● **Recorded data**
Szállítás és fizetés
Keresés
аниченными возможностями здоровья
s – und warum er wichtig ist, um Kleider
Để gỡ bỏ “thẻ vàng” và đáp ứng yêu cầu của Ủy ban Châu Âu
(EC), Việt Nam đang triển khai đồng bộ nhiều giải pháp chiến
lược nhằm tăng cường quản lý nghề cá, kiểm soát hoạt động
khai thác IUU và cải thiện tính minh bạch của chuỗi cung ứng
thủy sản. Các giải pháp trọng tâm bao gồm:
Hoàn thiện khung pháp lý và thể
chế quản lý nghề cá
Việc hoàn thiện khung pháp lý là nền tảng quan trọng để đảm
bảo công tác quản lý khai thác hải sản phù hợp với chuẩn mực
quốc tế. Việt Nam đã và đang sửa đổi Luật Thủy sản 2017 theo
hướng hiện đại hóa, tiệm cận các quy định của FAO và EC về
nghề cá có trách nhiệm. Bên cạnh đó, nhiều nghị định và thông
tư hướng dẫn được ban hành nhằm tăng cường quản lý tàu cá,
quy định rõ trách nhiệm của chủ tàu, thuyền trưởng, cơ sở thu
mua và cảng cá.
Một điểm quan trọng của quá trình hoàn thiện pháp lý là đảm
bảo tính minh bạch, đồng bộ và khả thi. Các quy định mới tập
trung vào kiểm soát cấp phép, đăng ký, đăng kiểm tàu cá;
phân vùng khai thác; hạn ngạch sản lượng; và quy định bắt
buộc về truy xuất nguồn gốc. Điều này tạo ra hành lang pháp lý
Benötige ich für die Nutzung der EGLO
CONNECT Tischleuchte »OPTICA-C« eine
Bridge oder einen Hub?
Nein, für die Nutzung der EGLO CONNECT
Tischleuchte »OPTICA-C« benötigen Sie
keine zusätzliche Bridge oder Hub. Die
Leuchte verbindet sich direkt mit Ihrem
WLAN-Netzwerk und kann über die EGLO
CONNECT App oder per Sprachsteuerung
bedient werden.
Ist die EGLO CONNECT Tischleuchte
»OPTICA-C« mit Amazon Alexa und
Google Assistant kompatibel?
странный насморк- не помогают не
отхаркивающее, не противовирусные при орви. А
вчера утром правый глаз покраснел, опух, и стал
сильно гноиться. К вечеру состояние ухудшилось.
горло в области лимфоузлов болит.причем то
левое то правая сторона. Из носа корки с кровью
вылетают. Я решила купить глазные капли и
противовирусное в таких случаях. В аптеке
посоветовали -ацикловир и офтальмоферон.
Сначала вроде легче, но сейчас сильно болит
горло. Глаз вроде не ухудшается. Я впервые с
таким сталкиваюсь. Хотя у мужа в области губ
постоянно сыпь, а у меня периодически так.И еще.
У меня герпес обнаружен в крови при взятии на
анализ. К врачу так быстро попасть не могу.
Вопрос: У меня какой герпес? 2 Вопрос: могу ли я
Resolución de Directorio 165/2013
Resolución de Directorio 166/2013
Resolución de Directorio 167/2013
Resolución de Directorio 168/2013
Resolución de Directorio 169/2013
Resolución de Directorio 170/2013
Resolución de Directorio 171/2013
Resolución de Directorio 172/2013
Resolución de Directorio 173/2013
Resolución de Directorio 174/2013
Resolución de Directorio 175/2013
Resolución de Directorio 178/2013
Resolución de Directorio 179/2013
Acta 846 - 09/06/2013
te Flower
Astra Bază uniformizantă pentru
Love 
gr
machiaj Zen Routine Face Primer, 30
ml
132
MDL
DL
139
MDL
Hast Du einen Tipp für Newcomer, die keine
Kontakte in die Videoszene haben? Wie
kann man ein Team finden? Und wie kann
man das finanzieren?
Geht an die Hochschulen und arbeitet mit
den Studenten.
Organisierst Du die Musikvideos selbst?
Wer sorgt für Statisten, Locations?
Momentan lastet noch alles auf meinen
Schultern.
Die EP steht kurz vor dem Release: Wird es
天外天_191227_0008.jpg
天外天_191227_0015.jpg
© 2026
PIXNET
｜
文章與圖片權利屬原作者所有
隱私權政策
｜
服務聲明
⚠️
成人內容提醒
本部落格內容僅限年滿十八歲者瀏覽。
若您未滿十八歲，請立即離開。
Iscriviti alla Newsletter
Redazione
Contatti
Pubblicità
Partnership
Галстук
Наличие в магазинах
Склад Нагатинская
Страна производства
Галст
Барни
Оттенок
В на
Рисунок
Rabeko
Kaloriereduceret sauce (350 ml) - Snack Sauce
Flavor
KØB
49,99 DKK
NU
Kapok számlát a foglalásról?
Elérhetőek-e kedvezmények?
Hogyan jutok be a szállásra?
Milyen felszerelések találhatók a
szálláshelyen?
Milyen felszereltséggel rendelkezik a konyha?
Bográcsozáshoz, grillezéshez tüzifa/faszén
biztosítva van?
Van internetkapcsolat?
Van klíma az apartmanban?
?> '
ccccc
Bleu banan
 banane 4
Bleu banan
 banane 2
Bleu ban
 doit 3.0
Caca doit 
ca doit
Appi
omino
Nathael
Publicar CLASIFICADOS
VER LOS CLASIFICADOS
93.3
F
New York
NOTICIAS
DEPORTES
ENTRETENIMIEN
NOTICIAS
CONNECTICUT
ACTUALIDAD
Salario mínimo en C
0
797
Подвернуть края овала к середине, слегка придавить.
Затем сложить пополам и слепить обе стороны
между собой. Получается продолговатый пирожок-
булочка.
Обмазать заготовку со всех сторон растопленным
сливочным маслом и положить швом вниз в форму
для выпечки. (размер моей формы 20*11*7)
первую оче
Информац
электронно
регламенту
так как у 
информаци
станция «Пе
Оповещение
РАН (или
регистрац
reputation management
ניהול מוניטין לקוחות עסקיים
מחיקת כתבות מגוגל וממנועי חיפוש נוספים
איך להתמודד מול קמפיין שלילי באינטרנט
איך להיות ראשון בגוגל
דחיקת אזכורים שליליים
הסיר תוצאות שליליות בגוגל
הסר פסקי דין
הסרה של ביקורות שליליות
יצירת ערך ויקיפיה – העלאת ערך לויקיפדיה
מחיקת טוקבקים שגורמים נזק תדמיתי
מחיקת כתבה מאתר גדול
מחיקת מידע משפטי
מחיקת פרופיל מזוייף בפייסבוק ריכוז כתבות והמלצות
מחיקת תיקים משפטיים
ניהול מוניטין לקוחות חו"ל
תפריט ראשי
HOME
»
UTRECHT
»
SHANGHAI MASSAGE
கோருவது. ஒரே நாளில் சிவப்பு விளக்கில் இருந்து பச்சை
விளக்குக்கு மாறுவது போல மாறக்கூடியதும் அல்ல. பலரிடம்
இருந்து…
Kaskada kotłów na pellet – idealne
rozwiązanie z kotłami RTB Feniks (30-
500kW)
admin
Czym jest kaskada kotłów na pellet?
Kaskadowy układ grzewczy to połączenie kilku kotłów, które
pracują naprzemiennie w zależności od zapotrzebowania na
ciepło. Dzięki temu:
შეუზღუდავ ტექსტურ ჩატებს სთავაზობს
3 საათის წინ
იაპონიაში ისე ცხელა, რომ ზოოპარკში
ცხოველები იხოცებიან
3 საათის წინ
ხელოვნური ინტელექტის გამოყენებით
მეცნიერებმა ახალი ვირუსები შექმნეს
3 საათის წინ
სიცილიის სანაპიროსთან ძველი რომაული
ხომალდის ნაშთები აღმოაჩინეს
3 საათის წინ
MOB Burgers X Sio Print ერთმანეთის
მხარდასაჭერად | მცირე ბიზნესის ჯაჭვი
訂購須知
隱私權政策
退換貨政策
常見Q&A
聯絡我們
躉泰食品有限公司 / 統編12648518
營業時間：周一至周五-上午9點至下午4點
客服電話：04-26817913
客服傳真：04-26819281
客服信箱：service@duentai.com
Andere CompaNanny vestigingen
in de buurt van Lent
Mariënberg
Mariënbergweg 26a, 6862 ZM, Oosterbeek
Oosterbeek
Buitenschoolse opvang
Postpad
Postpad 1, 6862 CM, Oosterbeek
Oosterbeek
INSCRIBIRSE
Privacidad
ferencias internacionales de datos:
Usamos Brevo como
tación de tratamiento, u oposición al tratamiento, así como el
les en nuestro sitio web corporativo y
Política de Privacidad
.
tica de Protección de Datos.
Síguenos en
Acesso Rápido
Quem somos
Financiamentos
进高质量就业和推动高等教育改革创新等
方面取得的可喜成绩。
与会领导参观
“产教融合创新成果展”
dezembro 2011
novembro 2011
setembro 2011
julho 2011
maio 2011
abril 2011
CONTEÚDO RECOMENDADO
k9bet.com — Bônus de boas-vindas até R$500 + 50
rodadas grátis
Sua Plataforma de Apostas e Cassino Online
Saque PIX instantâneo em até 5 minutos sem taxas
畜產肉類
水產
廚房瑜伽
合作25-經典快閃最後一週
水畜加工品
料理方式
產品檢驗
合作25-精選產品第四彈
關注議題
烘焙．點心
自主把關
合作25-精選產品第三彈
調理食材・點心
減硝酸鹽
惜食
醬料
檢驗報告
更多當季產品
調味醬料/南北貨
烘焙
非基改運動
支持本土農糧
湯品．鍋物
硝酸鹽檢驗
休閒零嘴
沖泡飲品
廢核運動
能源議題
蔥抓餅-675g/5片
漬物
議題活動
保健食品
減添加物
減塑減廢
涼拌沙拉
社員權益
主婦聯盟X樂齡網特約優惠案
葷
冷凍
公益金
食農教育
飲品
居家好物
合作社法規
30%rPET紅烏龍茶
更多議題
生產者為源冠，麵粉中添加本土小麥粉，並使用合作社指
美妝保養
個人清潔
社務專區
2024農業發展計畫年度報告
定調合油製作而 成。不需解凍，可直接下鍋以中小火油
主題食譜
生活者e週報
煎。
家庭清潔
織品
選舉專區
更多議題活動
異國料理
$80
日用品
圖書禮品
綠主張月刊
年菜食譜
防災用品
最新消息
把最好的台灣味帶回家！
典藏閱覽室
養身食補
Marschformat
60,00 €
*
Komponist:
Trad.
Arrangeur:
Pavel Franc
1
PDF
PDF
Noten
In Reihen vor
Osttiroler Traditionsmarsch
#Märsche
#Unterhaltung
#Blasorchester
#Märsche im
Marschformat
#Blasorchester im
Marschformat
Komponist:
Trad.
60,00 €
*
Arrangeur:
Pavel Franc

● **Assigned task**
Please give an exact restatement of only the lines from the beginning of the material above to the line with "противовирусное в таких случаях. В аптеке", inclusive.

● **Answer to this exercise**
Szállítás és fizetés
Keresés
аниченными возможностями здоровья
s – und warum er wichtig ist, um Kleider
Để gỡ bỏ “thẻ vàng” và đáp ứng yêu cầu của Ủy ban Châu Âu
(EC), Việt Nam đang triển khai đồng bộ nhiều giải pháp chiến
lược nhằm tăng cường quản lý nghề cá, kiểm soát hoạt động
khai thác IUU và cải thiện tính minh bạch của chuỗi cung ứng
thủy sản. Các giải pháp trọng tâm bao gồm:
Hoàn thiện khung pháp lý và thể
chế quản lý nghề cá
Việc hoàn thiện khung pháp lý là nền tảng quan trọng để đảm
bảo công tác quản lý khai thác hải sản phù hợp với chuẩn mực
quốc tế. Việt Nam đã và đang sửa đổi Luật Thủy sản 2017 theo
hướng hiện đại hóa, tiệm cận các quy định của FAO và EC về
nghề cá có trách nhiệm. Bên cạnh đó, nhiều nghị định và thông
tư hướng dẫn được ban hành nhằm tăng cường quản lý tàu cá,
quy định rõ trách nhiệm của chủ tàu, thuyền trưởng, cơ sở thu
mua và cảng cá.
Một điểm quan trọng của quá trình hoàn thiện pháp lý là đảm
bảo tính minh bạch, đồng bộ và khả thi. Các quy định mới tập
trung vào kiểm soát cấp phép, đăng ký, đăng kiểm tàu cá;
phân vùng khai thác; hạn ngạch sản lượng; và quy định bắt
buộc về truy xuất nguồn gốc. Điều này tạo ra hành lang pháp lý
Benötige ich für die Nutzung der EGLO
CONNECT Tischleuchte »OPTICA-C« eine
Bridge oder einen Hub?
Nein, für die Nutzung der EGLO CONNECT
Tischleuchte »OPTICA-C« benötigen Sie
keine zusätzliche Bridge oder Hub. Die
Leuchte verbindet sich direkt mit Ihrem
WLAN-Netzwerk und kann über die EGLO
CONNECT App oder per Sprachsteuerung
bedient werden.
Ist die EGLO CONNECT Tischleuchte
»OPTICA-C« mit Amazon Alexa und
Google Assistant kompatibel?
странный насморк- не помогают не
отхаркивающее, не противовирусные при орви. А
вчера утром правый глаз покраснел, опух, и стал
сильно гноиться. К вечеру состояние ухудшилось.
горло в области лимфоузлов болит.причем то
левое то правая сторона. Из носа корки с кровью
вылетают. Я решила купить глазные капли и
противовирусное в таких случаях. В аптеке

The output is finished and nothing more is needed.